Work to be completed: Write out, unaltered, each line from the top of the records below down to the line where "2. Неоднакове застосування" appears, that line included.

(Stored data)

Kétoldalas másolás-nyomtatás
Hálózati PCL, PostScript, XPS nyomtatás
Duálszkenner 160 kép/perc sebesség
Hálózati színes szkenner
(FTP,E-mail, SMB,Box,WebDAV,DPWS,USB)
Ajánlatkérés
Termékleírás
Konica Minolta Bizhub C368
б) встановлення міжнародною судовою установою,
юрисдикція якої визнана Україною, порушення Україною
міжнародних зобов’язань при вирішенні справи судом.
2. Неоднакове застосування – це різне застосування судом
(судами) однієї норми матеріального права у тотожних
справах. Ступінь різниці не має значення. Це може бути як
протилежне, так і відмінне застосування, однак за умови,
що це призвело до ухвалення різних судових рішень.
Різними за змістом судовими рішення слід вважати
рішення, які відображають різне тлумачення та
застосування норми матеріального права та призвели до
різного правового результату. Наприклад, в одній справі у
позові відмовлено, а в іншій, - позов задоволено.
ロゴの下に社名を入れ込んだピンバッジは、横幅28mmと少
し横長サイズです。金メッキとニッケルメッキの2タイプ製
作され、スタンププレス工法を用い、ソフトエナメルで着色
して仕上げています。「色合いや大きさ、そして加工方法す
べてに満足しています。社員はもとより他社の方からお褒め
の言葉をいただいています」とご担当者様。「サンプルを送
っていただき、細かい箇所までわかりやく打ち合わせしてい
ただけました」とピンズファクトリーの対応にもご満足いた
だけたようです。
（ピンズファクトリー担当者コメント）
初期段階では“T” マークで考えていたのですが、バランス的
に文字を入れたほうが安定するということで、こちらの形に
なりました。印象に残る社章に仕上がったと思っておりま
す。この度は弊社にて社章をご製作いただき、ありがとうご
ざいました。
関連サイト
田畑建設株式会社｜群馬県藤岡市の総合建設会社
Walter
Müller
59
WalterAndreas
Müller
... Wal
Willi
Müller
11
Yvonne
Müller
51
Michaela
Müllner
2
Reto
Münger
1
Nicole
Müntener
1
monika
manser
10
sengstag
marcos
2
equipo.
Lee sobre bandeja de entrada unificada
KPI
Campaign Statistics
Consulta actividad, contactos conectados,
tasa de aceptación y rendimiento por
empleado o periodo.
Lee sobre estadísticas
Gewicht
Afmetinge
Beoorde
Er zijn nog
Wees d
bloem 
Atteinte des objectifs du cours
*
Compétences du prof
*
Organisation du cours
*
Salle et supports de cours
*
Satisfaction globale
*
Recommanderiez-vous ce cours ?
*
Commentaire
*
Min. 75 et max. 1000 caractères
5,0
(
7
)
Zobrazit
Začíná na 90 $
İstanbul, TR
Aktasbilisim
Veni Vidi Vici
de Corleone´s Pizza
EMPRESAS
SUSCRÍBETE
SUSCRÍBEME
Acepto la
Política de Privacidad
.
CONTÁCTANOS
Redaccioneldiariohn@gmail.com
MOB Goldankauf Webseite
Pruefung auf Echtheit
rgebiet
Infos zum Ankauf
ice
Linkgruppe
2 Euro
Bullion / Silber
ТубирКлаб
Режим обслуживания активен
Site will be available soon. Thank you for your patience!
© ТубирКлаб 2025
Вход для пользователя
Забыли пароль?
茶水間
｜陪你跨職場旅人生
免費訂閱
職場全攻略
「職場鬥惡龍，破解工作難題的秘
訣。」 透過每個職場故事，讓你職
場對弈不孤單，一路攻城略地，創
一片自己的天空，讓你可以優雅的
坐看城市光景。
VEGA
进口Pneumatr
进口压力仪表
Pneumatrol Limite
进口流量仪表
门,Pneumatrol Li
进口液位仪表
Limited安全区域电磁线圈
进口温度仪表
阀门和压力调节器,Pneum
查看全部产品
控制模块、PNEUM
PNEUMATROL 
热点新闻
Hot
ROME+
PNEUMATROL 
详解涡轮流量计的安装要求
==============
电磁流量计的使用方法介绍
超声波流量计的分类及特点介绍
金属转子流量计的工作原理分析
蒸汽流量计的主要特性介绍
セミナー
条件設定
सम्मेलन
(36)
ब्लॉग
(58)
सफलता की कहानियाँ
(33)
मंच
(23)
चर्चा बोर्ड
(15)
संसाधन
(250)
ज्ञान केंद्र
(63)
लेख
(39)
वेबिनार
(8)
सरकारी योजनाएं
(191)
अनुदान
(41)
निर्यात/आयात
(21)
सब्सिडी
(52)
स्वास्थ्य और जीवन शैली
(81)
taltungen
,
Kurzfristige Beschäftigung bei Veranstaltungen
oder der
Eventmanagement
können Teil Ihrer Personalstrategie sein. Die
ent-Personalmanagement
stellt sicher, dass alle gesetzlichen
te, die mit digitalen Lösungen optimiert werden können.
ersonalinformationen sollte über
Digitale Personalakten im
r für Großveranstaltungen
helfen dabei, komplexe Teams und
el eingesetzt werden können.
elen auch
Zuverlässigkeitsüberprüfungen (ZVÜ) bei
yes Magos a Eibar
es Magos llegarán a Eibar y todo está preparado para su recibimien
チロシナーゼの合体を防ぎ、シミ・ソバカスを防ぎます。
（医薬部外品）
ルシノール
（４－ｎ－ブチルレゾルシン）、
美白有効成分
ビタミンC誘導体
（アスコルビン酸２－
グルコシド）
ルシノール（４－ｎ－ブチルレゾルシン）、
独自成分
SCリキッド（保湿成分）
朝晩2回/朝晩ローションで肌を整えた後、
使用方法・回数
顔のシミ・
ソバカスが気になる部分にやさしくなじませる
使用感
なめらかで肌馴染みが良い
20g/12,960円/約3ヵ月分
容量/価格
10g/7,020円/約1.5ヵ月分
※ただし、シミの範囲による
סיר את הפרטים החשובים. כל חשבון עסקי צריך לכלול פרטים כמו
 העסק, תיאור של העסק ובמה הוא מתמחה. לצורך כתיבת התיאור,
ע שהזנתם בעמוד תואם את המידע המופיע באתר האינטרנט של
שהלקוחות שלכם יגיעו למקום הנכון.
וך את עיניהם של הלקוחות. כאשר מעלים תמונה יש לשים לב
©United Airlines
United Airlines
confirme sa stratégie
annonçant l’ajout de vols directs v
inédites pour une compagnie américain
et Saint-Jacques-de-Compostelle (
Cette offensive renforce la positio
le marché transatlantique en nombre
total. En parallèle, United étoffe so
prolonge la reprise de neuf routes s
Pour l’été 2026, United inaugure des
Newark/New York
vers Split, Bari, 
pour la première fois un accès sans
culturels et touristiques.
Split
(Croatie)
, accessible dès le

Response to this exercise:
Kétoldalas másolás-nyomtatás
Hálózati PCL, PostScript, XPS nyomtatás
Duálszkenner 160 kép/perc sebesség
Hálózati színes szkenner
(FTP,E-mail, SMB,Box,WebDAV,DPWS,USB)
Ajánlatkérés
Termékleírás
Konica Minolta Bizhub C368
б) встановлення міжнародною судовою установою,
юрисдикція якої визнана Україною, порушення Україною
міжнародних зобов’язань при вирішенні справи судом.
2. Неоднакове застосування – це різне застосування судом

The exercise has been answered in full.